Dating after Divorce: Parents Must Balance Need for Partner with Responsibility

It’s in the title, single parent, that a crucial conflict often lays — between wanting to be a single person free to date and find a significant other, and wanting to be a responsible parent by honoring family commitment to one’s children. This conflict feels like a double bind because it often is, satisfying one want sometimes coming at the expense of satisfying the other. To make time for dating and developing a serious relationship can mean energy and attention taken away from parenting; while putting offspring first, treating children as a top priority, can mean placing romantic interest second. One outcome of this conflict can be an honest ambivalence.

Sometimes the single parent can feel like having children is a mixed blessing when their needs or demands make it difficult or impossible to cultivate a serious adult relationship. Other times the single parent can feel the significant other is a mixed blessing when his or her needs and opinions complicate or conflict with parental management of the children. Resolution of this conflict by siding totally with one extreme or the other can be costly.

Total focus on the children can deny the single parent of loving adult companionship, create undue dependency for love on children, and cause great pain from loss when it is time to let grown children go. Total focus on a significant other can deny children of needed parental attention, cause actual neglect, and foster feelings in children of emotional abandonment. So what resolution should the single parent seek? There are two. One is making a compromise about attention and the second is making a distinction of love.

THE COMPROMISE ABOUT ATENTION

The compromise between balancing needs for adult companionship and parental responsibility requires knowing that between the extremes of total absorption with children and total romantic preoccupation with another adult is a middle way. Children have to understand that it is important for their single parent to have loving adult companionship so that child love is not the only love that mother or father is bound to have. The significant other has to understand that the single parent is married to a previous and ongoing commitment to children that will not be forsaken for romantic love.

 

To find the middle way, the single parent must honor relational needs with children and with significant other by dividing availability out. Neither one of you can have all of my attention, but there will be sufficient to go around. You can’t always have as much from me as you ideally want to get. I can’t always provide as much for you as I ideally want to give. Many times none of us will be totally satisfied. And that is okay. Resolution of the being single versus being parent conflict means that all parties concerned — single parent, children, significant other — will have to be content with the compromise: Some attention is enough.


THE DISTINCTION ABOUT LOVE

Sometimes, in the conflict between wanting to act single and wanting to act parent, the single mother or father can feel torn — love for the romantic other in seeming conflict with love for one’s children. On these occasions it helps if the single parent can separate the concept of love from the concept of attention. Showing one party less attention on a particular occasion and the other more does not signify less love for one and more for the other. As mentioned above, compromising how attention is given is the best a single parent can do.
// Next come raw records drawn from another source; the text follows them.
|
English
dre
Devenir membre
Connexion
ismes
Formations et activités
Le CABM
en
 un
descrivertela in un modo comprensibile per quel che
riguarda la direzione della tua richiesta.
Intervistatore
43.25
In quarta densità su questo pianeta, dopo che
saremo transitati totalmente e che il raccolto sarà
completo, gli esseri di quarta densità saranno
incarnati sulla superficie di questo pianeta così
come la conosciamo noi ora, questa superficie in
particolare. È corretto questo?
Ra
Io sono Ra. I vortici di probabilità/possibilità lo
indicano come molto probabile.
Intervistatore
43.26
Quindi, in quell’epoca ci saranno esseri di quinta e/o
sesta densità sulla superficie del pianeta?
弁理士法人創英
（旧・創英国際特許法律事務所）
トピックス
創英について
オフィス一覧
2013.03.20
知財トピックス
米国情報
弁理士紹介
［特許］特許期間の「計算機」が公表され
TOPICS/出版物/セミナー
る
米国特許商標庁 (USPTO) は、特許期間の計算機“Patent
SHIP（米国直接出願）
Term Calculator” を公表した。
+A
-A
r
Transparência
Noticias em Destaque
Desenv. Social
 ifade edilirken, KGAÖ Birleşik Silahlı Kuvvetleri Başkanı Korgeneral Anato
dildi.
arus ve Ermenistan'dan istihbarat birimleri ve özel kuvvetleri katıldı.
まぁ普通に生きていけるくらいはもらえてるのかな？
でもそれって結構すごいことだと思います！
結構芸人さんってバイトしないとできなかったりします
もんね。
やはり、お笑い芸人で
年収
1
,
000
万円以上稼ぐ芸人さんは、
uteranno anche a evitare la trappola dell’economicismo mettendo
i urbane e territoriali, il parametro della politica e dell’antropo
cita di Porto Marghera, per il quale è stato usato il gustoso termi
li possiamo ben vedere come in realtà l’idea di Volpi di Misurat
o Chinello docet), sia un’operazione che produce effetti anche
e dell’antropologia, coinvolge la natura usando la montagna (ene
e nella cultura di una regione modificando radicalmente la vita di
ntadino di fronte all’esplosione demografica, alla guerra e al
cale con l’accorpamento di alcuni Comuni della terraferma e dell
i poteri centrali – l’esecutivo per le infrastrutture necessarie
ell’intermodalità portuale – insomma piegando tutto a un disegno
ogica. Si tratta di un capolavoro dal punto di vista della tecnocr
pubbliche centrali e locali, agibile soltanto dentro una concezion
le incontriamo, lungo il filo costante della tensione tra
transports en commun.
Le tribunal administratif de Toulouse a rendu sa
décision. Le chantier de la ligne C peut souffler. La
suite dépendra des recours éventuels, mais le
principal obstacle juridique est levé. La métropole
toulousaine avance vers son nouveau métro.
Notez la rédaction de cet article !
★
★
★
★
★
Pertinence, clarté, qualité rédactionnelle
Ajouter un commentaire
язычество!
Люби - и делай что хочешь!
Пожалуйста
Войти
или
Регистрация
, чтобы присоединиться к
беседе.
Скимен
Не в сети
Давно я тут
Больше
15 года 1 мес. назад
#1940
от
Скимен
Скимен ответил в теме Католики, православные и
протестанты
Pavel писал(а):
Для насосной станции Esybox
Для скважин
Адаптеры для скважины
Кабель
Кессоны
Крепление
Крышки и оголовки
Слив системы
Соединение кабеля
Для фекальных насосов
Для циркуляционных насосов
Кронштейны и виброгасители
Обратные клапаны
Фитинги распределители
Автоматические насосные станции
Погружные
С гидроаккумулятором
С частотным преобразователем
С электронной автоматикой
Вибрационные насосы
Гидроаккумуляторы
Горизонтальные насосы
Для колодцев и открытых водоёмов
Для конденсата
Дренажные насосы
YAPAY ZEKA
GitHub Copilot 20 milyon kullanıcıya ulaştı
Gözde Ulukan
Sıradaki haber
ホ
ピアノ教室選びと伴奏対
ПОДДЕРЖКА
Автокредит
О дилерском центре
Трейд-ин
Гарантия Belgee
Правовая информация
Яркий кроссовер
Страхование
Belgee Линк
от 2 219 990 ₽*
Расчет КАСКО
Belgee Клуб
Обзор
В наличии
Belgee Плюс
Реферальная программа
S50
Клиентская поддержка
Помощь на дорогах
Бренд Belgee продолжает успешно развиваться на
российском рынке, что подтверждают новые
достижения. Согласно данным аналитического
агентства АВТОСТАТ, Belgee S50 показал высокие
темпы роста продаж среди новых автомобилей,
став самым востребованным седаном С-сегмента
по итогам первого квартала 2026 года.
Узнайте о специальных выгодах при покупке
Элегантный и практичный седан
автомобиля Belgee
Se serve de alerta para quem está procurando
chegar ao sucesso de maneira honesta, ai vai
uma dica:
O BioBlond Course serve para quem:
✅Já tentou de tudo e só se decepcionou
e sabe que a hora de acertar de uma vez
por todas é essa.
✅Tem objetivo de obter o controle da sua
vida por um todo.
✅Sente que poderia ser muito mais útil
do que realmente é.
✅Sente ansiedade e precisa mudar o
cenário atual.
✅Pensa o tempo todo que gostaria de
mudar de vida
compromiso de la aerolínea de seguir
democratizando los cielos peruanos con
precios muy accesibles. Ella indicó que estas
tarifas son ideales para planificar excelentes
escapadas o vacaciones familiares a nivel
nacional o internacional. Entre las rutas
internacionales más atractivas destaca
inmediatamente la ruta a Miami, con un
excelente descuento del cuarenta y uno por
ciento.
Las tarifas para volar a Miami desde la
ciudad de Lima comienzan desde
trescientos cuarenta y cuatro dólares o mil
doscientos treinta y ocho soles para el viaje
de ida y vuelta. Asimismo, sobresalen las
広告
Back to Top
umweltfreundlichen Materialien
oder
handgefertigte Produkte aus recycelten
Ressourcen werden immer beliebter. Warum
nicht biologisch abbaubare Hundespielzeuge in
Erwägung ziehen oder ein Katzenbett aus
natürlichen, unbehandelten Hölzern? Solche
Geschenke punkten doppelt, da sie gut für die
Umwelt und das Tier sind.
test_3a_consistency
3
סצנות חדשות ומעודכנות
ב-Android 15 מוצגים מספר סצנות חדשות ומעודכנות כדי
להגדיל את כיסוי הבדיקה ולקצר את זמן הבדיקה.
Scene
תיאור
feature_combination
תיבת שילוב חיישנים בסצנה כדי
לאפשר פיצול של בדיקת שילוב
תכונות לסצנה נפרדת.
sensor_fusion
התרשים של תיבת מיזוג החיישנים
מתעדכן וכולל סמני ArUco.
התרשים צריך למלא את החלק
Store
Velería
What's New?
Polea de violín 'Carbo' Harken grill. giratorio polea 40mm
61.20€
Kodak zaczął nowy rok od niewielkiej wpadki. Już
Attention is not the same as love. Attention shifts around, but love is constant. Equality of attention does not signify equality of love. Not only is love a constant, but there is an important between difference between partner love and parent love. They are not the same. They are not in competition. Neither one need be or should be at the expense of the other. Partner love is committed to deepening adult intimacy. Parent love is committed to care-taking a growing child. To give partner love to a child inappropriately treats that son or daughter as a source of adult intimacy. To give parent love to a significant other inappropriately treats that man or woman as a dependent child. The resolution of the single parent (acting single vs. acting parent) conflict is compromising how attention is given, and maintaining the distinction between partner love and parental love.